Tecnologia mon amour

A irritação com pessoas calmas em momentos caóticos da vida; e o conforto de contar com o amparo das tecnologias
Ilustração: Bruno Schier
16/05/2024

Todos nós temos algum tipo de anjo na vida. Pode ser um médico que ajudou em um momento complicado, um colega de trabalho generoso, um amigo-para-toda-obra, uma professora que acreditou. Alguém. O meu é o técnico de computador.

Meu computador morreu. Não liga, não muge, não tuge, não pisca. Só jaz ali, ocupando espaço. O técnico ainda não chegou. Não sei se o cadáver de plástico e metal ressuscitará.

F., o nobre que já salvou do lixo e do meu ódio vários outros computadores, notebooks e tablets antes desse, é um homem calmo e isso, quando eu estou em pânico, angústia e sofrimento, me irrita.

Conheço algumas figuras misantropas que se irritam com a felicidade alheia. Não é o meu caso. A alegria, o sorriso, do outro sempre me fazem bem. Posso não saber o motivo, posso até mesmo não conhecer a pessoa. Me alegro junto.

A calma, não. A calma me irrita. A calma, em momentos assim, me ofende.

Não odeio a espécie humana. Não teria virado professora se odiasse. Odeio só a calma humana.

Ainda assim, muito me alegra que o anjo calmo F. esteja a caminho para (tentar) salvar meu computador.

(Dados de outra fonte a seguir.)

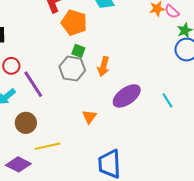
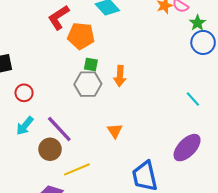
purple line: (33, 84) -> (59, 129), moved
purple ellipse: (127, 96) -> (187, 148), moved

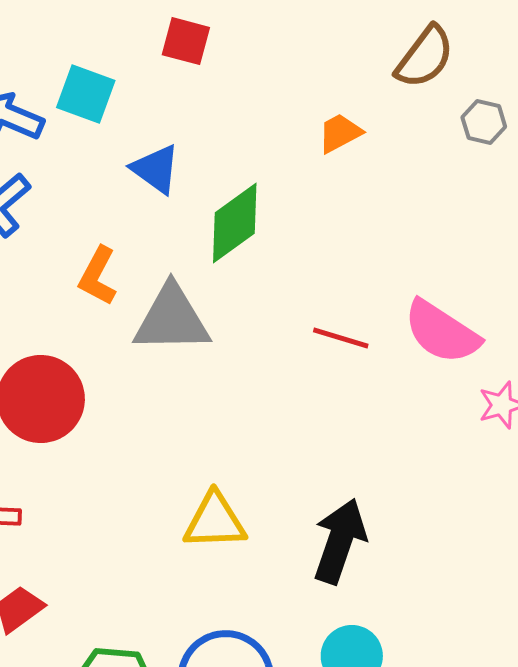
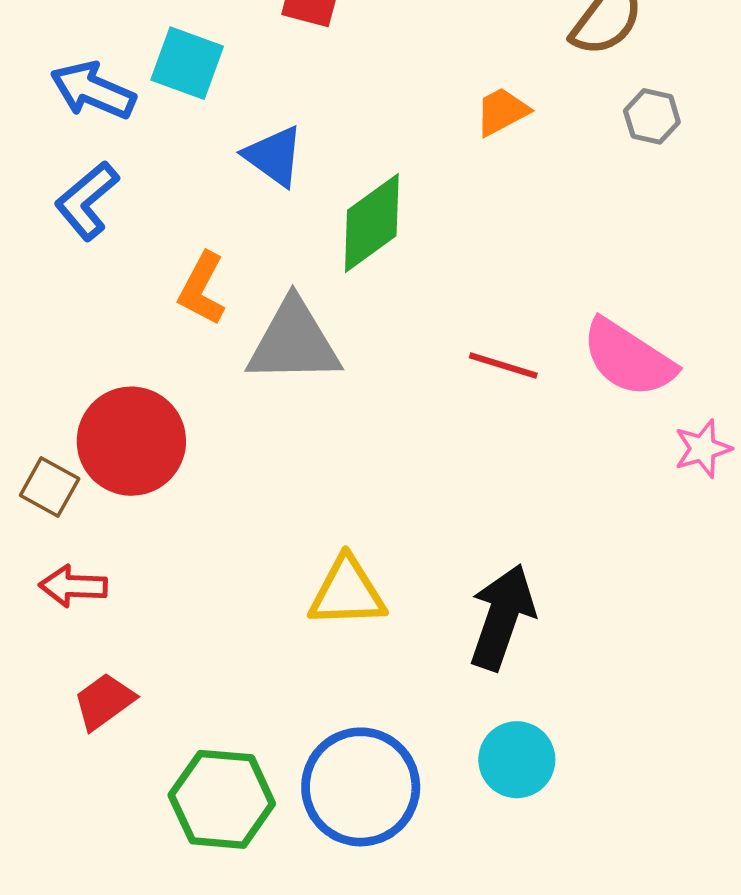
gray hexagon: (484, 122) -> (652, 116), moved

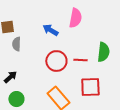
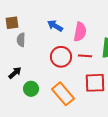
pink semicircle: (75, 18) -> (80, 32), moved
green circle: (16, 99) -> (31, 89), moved

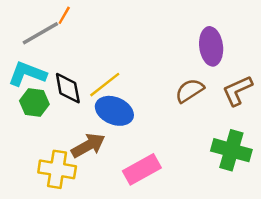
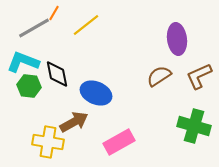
yellow line: (105, 85) -> (86, 25), moved

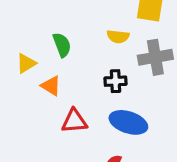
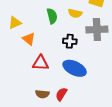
green semicircle: (62, 45) -> (52, 16), moved

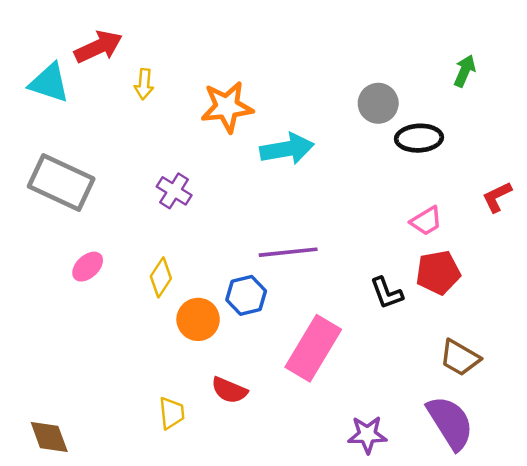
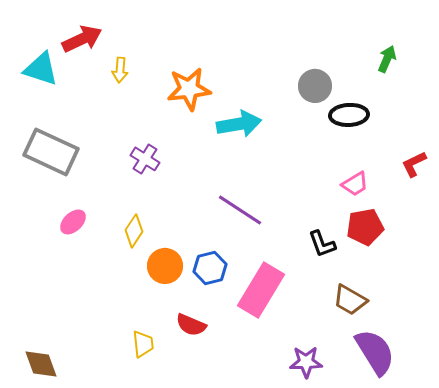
purple line: (288, 252) -> (240, 210), turned 39
blue hexagon: (246, 295) -> (210, 268), moved
brown trapezoid: (460, 358) -> (350, 300), moved

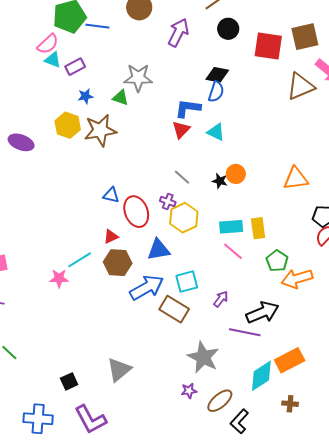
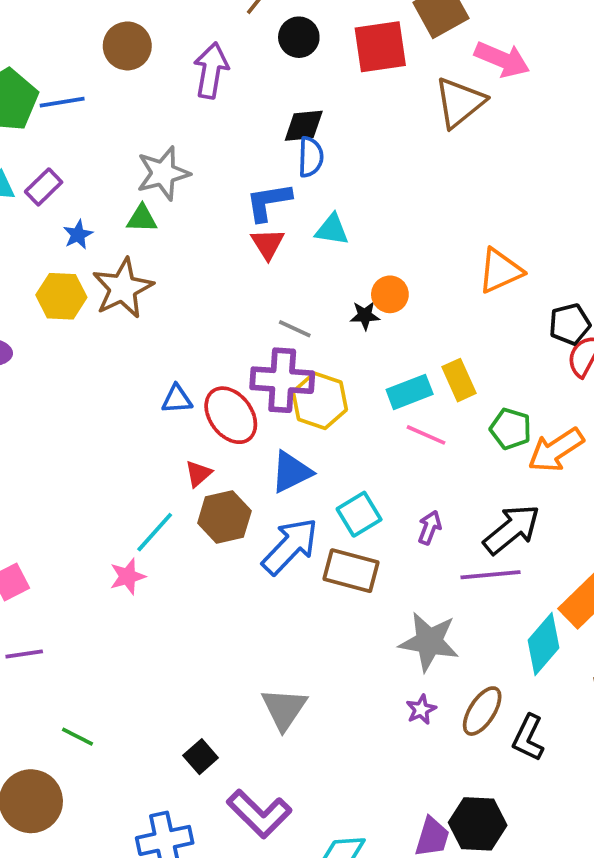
purple cross: (168, 201) -> (282, 380), size x2.0

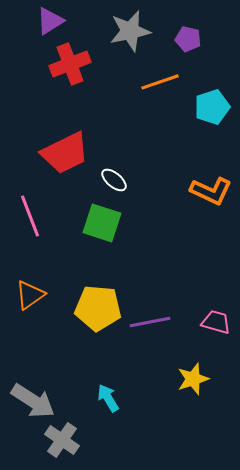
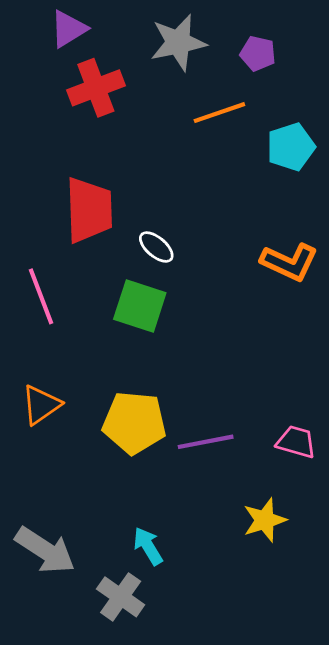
red trapezoid: (65, 153) -> (89, 210), turned -66
gray cross: (62, 440) -> (121, 597), moved

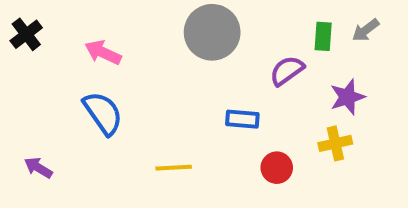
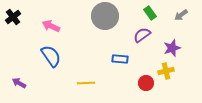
green rectangle: (323, 36) -> (150, 13), moved, turned -40
red circle: (277, 168) -> (146, 83), moved

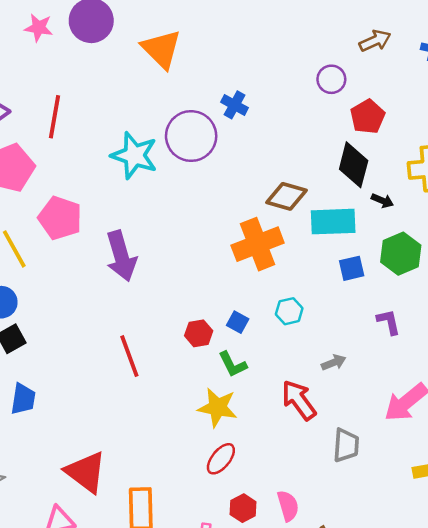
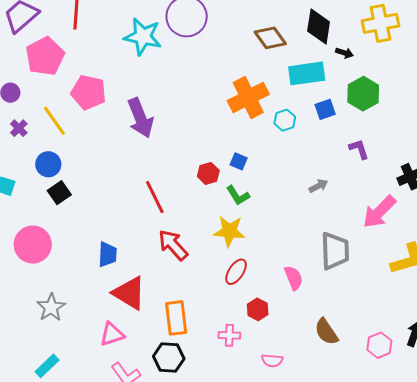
brown diamond: (287, 196) -> (270, 38), moved, turned 44
cyan hexagon: (289, 311) -> (285, 120), moved
blue trapezoid: (23, 399) -> (108, 254), moved
red arrow: (299, 400) -> (173, 245), moved
gray trapezoid: (346, 445) -> (335, 251), size x1.4
pink semicircle: (288, 506) -> (294, 278), moved

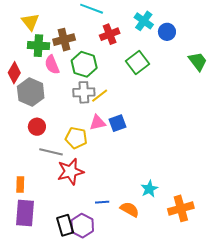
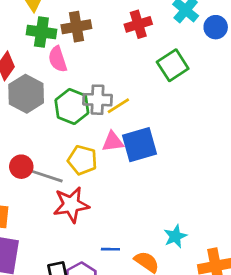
green hexagon: (84, 64) -> (72, 106), moved
blue square: (118, 123) -> (139, 145), size x1.5
red circle: (37, 127) -> (21, 167), moved

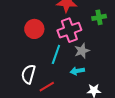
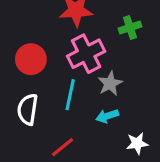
white semicircle: (28, 74) -> (28, 109), moved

O pânico só não é maior porque tenho backup de quase tudo. A perda de dados seria mínima. Mas é fechamento de semestre. É a pior época para um professor ficar sem computador. Já estou me vendo invadindo a casa de familiares e amigos, pedindo um café e um pouco de tempo de computador. Pareço uma junkie de tecnologia. Só um pouquinho de computador, por favor. Cinco minutinhos. Você nem vai perceber que eu estou aqui.

Escrevo a crônica no celular. Tecnologia mon amour.

Isso dito, olho para a pilha de livros — todos impressos — que me aguarda. Livro é uma boa tecnologia. Não precisa de eletricidade ou bateria, raramente quebra, dá para emprestar para aqueles dois amigos de confiança, dá para doar para bibliotecas, dá até para grudar uns post-its na lateral.

Tem horas que a vontade que dá é de largar tudo e abrir uma barraquinha de água de coco na praia. Aceito pix. Ó a tecnologia aí de novo.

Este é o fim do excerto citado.